## [Your task]
Which lines of the records below contain the word "Včasih"? Report each of them in full.

Collected data

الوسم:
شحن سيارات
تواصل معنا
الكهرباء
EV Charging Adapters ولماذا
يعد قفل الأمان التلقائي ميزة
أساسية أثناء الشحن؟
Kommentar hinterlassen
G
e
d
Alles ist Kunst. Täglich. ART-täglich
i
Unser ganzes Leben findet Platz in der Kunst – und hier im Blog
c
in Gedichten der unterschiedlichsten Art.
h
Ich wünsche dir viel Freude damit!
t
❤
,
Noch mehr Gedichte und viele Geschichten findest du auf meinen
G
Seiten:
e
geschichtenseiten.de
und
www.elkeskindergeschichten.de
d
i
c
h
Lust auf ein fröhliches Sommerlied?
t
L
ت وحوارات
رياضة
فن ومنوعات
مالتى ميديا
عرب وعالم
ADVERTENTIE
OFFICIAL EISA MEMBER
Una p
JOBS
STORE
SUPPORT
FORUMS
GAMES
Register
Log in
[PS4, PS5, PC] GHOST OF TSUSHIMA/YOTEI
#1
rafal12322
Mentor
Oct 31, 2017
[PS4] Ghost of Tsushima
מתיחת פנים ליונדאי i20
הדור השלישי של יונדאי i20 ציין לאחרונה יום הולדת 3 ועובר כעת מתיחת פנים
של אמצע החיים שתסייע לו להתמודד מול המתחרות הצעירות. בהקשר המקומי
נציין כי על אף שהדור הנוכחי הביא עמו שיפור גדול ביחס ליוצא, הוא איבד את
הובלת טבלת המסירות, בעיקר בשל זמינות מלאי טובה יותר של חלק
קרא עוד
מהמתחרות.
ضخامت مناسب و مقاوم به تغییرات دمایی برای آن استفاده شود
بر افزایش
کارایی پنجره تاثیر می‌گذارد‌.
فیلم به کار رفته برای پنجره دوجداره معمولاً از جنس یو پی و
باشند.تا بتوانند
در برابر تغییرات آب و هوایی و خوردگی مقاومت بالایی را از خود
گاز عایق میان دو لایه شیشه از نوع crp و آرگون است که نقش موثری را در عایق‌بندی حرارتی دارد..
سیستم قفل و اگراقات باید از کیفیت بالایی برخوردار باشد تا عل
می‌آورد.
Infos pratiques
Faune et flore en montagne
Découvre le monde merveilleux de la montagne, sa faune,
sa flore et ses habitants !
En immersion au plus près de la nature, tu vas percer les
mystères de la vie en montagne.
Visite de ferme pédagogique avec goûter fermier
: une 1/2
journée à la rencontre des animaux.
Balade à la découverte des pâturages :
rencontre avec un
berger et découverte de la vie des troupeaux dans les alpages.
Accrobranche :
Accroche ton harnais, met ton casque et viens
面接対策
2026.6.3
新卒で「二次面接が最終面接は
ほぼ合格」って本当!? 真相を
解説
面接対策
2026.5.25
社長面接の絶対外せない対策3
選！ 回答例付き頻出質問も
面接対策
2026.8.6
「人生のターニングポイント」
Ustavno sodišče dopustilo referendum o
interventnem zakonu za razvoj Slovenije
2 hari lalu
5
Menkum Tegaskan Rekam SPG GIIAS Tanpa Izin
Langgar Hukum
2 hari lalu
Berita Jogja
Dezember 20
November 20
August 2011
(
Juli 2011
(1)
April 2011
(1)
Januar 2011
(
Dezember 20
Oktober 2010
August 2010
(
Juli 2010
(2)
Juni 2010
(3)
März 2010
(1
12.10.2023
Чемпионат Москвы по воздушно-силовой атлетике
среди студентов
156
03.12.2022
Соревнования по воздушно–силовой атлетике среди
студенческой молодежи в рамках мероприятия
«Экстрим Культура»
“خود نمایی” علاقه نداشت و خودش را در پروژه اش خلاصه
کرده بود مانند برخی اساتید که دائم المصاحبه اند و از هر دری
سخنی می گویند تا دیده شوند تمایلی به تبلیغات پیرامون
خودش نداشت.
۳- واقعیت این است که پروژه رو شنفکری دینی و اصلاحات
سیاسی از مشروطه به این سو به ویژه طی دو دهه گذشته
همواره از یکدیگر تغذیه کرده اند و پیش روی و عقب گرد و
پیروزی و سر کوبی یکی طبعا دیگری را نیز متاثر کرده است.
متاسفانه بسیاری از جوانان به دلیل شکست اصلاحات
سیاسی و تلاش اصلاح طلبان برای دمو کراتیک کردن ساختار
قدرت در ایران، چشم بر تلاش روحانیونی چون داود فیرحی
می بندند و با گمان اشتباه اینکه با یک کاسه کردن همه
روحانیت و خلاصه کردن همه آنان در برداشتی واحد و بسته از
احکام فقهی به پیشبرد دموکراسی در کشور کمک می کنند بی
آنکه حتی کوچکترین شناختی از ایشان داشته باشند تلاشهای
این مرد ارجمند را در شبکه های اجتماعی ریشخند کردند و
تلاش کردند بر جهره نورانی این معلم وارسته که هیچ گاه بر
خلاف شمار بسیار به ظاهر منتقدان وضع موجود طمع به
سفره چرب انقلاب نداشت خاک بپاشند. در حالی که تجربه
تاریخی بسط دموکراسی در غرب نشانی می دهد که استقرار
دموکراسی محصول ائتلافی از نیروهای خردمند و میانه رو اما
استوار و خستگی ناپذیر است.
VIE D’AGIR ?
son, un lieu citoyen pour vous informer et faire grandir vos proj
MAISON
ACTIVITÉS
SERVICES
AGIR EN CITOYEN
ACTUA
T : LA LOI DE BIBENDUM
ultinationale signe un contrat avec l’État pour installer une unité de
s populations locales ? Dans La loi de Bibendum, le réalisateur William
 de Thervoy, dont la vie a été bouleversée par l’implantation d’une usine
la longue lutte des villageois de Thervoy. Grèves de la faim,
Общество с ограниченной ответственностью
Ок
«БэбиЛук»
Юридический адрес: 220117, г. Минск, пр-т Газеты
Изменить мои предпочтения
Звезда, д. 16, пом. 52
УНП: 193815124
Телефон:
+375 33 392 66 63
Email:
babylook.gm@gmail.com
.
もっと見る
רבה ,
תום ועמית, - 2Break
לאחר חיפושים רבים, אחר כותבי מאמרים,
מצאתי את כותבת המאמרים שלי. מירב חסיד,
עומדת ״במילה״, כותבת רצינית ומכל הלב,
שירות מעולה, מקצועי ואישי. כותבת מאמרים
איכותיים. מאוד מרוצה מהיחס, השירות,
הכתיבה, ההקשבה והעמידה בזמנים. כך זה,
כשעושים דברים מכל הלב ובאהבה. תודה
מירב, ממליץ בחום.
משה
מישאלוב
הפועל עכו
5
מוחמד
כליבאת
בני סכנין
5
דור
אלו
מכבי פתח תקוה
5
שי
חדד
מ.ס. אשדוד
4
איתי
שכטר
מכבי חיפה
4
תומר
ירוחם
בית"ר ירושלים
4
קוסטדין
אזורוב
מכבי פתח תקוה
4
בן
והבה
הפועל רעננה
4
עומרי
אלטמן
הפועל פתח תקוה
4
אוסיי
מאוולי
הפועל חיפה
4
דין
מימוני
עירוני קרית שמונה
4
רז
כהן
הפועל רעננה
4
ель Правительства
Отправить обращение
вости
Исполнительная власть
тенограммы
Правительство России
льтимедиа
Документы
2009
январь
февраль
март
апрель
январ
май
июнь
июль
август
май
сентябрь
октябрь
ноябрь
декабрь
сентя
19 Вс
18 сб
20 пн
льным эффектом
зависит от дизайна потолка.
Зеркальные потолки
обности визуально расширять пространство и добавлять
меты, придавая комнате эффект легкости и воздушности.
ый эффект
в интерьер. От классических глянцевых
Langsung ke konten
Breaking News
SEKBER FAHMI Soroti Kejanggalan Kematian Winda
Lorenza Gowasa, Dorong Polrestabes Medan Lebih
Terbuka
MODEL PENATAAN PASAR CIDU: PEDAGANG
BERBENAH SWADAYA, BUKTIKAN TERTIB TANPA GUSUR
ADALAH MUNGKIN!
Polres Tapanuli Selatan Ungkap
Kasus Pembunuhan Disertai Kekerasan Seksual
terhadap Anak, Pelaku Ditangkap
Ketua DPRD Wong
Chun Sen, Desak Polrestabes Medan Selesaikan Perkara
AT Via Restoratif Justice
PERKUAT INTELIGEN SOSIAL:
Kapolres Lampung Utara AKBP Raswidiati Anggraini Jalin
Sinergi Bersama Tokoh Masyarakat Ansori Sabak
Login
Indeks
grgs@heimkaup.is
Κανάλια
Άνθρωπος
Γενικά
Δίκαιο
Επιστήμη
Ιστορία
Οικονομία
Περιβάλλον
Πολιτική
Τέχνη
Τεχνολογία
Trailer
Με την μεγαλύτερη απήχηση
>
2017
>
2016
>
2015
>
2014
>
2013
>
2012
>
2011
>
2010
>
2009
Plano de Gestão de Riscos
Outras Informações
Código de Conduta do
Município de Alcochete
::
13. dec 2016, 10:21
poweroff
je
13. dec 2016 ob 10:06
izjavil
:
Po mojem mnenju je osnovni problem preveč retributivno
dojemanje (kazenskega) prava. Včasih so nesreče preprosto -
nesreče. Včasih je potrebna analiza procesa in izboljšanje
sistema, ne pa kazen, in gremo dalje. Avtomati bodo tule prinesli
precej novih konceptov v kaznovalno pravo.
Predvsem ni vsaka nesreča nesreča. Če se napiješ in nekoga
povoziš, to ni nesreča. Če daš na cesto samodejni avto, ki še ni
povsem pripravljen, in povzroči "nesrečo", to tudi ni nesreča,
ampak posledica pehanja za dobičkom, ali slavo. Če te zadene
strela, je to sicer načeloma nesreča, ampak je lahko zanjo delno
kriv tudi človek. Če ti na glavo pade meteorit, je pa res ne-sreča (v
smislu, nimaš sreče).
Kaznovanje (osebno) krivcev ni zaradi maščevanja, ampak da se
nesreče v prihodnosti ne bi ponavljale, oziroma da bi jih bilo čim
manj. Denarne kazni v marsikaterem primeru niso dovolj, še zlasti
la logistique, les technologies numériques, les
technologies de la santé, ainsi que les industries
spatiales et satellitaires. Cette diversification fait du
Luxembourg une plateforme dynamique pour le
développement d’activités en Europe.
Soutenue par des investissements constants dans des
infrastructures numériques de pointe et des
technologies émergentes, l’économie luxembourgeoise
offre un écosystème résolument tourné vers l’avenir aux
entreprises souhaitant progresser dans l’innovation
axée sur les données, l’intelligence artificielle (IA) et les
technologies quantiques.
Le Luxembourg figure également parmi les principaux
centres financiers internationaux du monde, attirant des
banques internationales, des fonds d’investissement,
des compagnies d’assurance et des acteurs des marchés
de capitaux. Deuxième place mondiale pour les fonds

## [Task response]
dojemanje (kazenskega) prava. Včasih so nesreče preprosto -
nesreče. Včasih je potrebna analiza procesa in izboljšanje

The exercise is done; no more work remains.